For the entries that follow, produce an exact copy with no pictures in it.

(Stored data entries)
=== Begin Enclosure ===

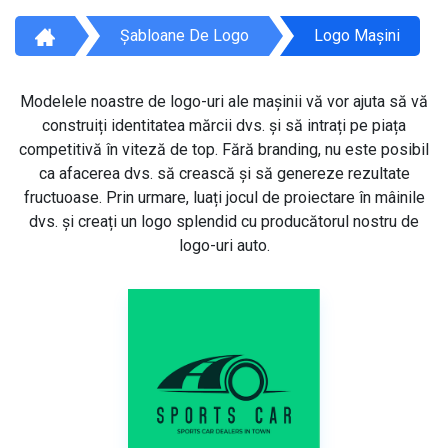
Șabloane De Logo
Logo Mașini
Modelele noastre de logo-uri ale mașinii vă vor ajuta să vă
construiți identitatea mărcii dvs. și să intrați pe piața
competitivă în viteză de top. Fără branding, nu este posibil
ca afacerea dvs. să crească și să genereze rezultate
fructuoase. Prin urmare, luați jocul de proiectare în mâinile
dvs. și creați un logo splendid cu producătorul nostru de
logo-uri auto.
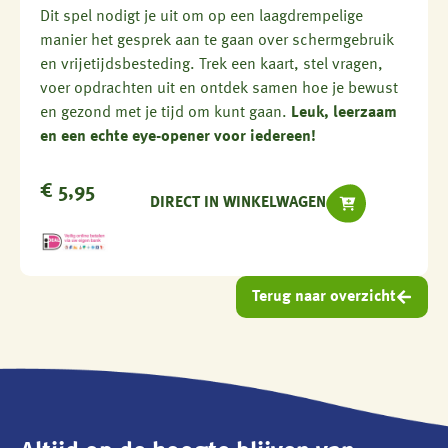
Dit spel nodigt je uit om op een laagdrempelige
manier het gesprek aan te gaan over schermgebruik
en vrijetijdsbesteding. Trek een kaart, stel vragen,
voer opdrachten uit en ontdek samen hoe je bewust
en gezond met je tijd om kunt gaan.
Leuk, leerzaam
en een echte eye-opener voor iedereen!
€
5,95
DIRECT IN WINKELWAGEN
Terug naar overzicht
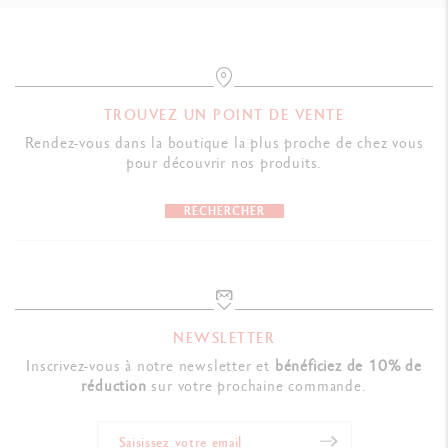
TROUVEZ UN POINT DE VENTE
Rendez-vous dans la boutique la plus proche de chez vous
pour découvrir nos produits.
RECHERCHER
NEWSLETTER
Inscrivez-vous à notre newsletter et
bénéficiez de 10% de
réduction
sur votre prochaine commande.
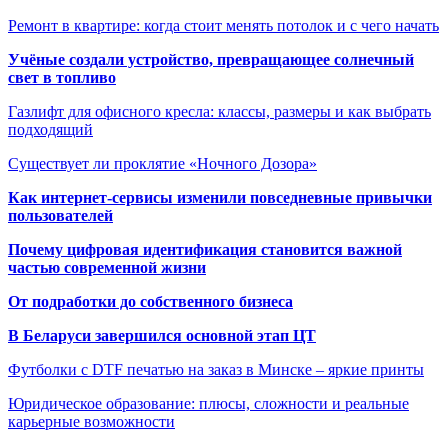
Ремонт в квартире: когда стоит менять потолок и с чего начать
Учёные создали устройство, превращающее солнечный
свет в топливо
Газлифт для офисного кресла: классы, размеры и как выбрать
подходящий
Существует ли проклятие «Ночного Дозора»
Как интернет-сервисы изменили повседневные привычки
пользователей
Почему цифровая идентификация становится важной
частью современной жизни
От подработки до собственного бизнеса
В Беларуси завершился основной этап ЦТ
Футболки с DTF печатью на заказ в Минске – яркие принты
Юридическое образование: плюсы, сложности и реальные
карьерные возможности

=== End Enclosure ===

■ Written solution
Șabloane De Logo
Logo Mașini
Modelele noastre de logo-uri ale mașinii vă vor ajuta să vă
construiți identitatea mărcii dvs. și să intrați pe piața
competitivă în viteză de top. Fără branding, nu este posibil
ca afacerea dvs. să crească și să genereze rezultate
fructuoase. Prin urmare, luați jocul de proiectare în mâinile
dvs. și creați un logo splendid cu producătorul nostru de
logo-uri auto.
Dit spel nodigt je uit om op een laagdrempelige
manier het gesprek aan te gaan over schermgebruik
en vrijetijdsbesteding. Trek een kaart, stel vragen,
voer opdrachten uit en ontdek samen hoe je bewust
en gezond met je tijd om kunt gaan.
Leuk, leerzaam
en een echte eye-opener voor iedereen!
€
5,95
DIRECT IN WINKELWAGEN
Terug naar overzicht
TROUVEZ UN POINT DE VENTE
Rendez-vous dans la boutique la plus proche de chez vous
pour découvrir nos produits.
RECHERCHER
NEWSLETTER
Inscrivez-vous à notre newsletter et
bénéficiez de 10% de
réduction
sur votre prochaine commande.
Ремонт в квартире: когда стоит менять потолок и с чего начать
Учёные создали устройство, превращающее солнечный
свет в топливо
Газлифт для офисного кресла: классы, размеры и как выбрать
подходящий
Существует ли проклятие «Ночного Дозора»
Как интернет-сервисы изменили повседневные привычки
пользователей
Почему цифровая идентификация становится важной
частью современной жизни
От подработки до собственного бизнеса
В Беларуси завершился основной этап ЦТ
Футболки с DTF печатью на заказ в Минске – яркие принты
Юридическое образование: плюсы, сложности и реальные
карьерные возможности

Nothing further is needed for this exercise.